L-R: Steve Bluestone presenting with Lisa White, Doug Farr, Matthew Herman

Really amazing stuff.

Katherine Swenson

Katherine Swenson, Vice President, National Design Initiatives for Enterprise Community Partners — Day 1 Opening Keynote

Of course this growth has been fueled by forward-looking programs that recognize that energy efficient homes make so much sense for affordable housing developers/owners and dwellers. Katie Swenson from the Enterprise Foundation was a breath of fresh air–dynamic, positive, and motivating opening keynote. She explained that in her and her organization’s eyes energy is a critical part in assuring not just housing for people—but healthy housing! “Health is the new green,” she said, and of course passive housing delivers here with excellent comfort, indoor air quality and the added bonus of resiliency when the power goes out. Katie announced that the Green Communities criteria had just included PHIUS+ 2015 certification as one of the highest energy point options.

Other affordable housing agencies also have made a move: the Pennsylvania Housing Finance Agency (PHFA) awarded bonus points in its last round of selecting projects for Low Income Housing Tax Credits. More recently the New York State Homes & Community Renewal (HCR) effort was mentioned in a release regarding energy efficiency measures from the White House. Those agencies now directly encourage passive building standards in their RFPs. Remarkable!
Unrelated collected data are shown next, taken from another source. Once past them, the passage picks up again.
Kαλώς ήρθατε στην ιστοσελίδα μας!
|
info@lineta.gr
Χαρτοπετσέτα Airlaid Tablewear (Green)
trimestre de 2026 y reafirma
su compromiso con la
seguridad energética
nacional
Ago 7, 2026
Sam Rashkin, U.S. D.O.E. -- Closing Plenary Keynote

Sam Rashkin, U.S. D.O.E. — Closing Plenary Keynote

On the other coast. Seattle just amended their multifamily building code to allow additional floor area ration (FAR) for projects that meet the PHIUS+ 2015 criteria. That’s a significant incentive for developers.

Things are cookin’!

The core conference, as usual, was chock full of goodness. There were examples of how the new PHIUS+ 2015 climate specific passive building standards helped to optimize costs both here in North America (presentations by Chicago’s Tom Bassett-Dilley, Dan Whitmore, and) and internationally (Günther Gantolier from Italy). There were nuts-and-bolts presentations on wall assembly solutions (Tom Bassett-Dilley again), air and water barrier best practices (Marcus and Keith). And, the Builders Hootenanny—led by Hammer & Hand’s Sam Hagerman, focused on component challenges such as sourcing airtight FDA approved doors for commercial construction.
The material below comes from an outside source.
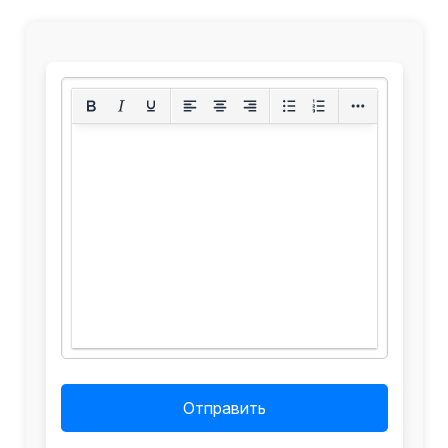
Отправить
The U.S. DOE’s Sam Rashkin closed the conference with an unexpected message: he suggested that we needed to rename a few things to facilitate behavioral change. He posited that ZERH, LEED, PHIUS and other green building programs are essentially fossil fuel use rehab centers trying to rehabilitate an addicted nation and to show how it can be done differently. He received a standing ovation.

A few more comments on pre-conference workshops – three WUFI Passive classes drew almost 80 people and they all were super happy throughout the two days! Who would have thought! Happy people energy modeling!

LEFT: Marc Rosenbaum's lecture on Renewables -- RIGHT: Joe Lstiburek on Multifamily Building Science & HVAC

LEFT: Marc Rosenbaum’s lecture on Renewables — RIGHT: Joe Lstiburek on Multifamily Building Science & HVAC

Marc Rosenbaum single-handedly won first place in registering the most people for his class to connect passive principles with renewables to get to positive energy buildings (the logical next step).

Joe Lstiburek placed a close second (sorry Joe) and did a phenomenal job in covering ventilation concerns in large multifamily buildings. Rachel Wagner showed the most awesome cold climate details that I have ever seen. Galen Staengl took folks on a spin to design multifamily and commercial mechanical systems.

And Gary Klein topped it all off by reminding us that without efficient hot water systems design in multifamily, no cigar!

Thanks to all presenters and keynotes! You made this an excellent and memorable event.

I have not even mentioned the first North American Passive Building Project Awards—the entries were just beautiful projects—check out the winners here. I must mention the overall Best Project winner of 2015, as I believe this is pivotal: Orchards at Orenco. What a beautiful project, the largest fully certified PHIUS+ project in the country to date, a game-changer, underlining affordable multifamily projects on the rise.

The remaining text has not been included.